*Work to be completed*
Straight copy, no pictures: transcribe each entry as it stands.

[Dataset entries]
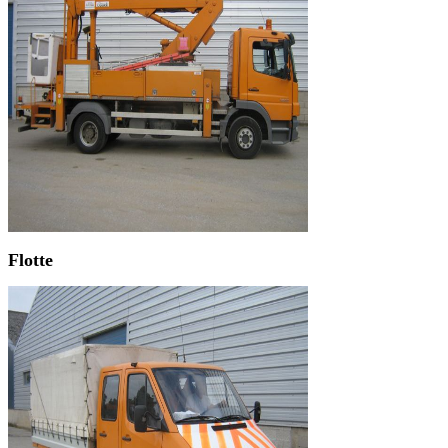
Flotte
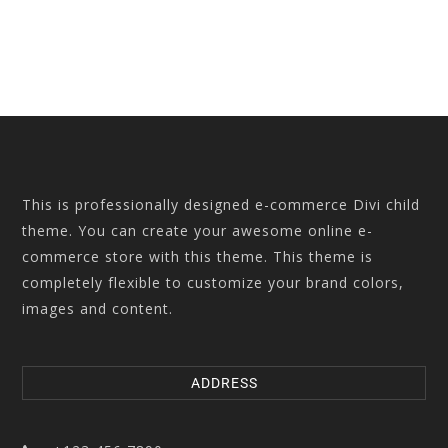
This is professionally designed e-commerce Divi child
theme. You can create your awesome online e-
commerce store with this theme. This theme is
completely flexible to customize your brand colors,
images and content.
ADDRESS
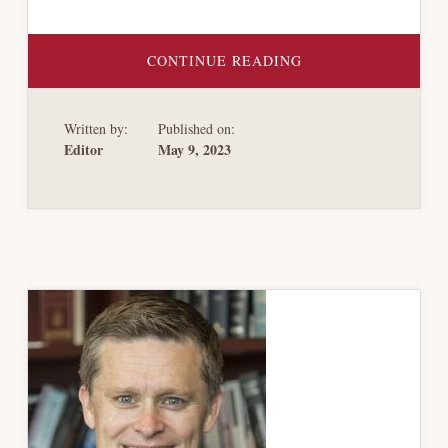
ABOUT
CONTINUE READING
SEARS
HOLDING:
A
CASE
Written by:
Published on:
STUDY
IN
Editor
May 9, 2023
VALUING
COLLATERAL
IN
CHAPTER
11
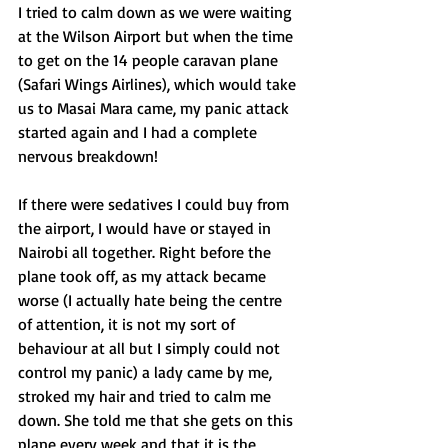
I tried to calm down as we were waiting 
at the Wilson Airport but when the time 
to get on the 14 people caravan plane 
(Safari Wings Airlines), which would take 
us to Masai Mara came, my panic attack 
started again and I had a complete 
nervous breakdown!  
If there were sedatives I could buy from 
the airport, I would have or stayed in 
Nairobi all together. Right before the 
plane took off, as my attack became 
worse (I actually hate being the centre 
of attention, it is not my sort of 
behaviour at all but I simply could not 
control my panic) a lady came by me, 
stroked my hair and tried to calm me 
down. She told me that she gets on this 
plane every week and that it is the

*Reply to the exercise*
Flotte
This is professionally designed e-commerce Divi child
theme. You can create your awesome online e-
commerce store with this theme. This theme is
completely flexible to customize your brand colors,
images and content.
ADDRESS
ABOUT
CONTINUE READING
SEARS
HOLDING:
A
CASE
Written by:
Published on:
STUDY
IN
Editor
May 9, 2023
VALUING
COLLATERAL
IN
CHAPTER
11
I tried to calm down as we were waiting 
at the Wilson Airport but when the time 
to get on the 14 people caravan plane 
(Safari Wings Airlines), which would take 
us to Masai Mara came, my panic attack 
started again and I had a complete 
nervous breakdown!  
If there were sedatives I could buy from 
the airport, I would have or stayed in 
Nairobi all together. Right before the 
plane took off, as my attack became 
worse (I actually hate being the centre 
of attention, it is not my sort of 
behaviour at all but I simply could not 
control my panic) a lady came by me, 
stroked my hair and tried to calm me 
down. She told me that she gets on this 
plane every week and that it is the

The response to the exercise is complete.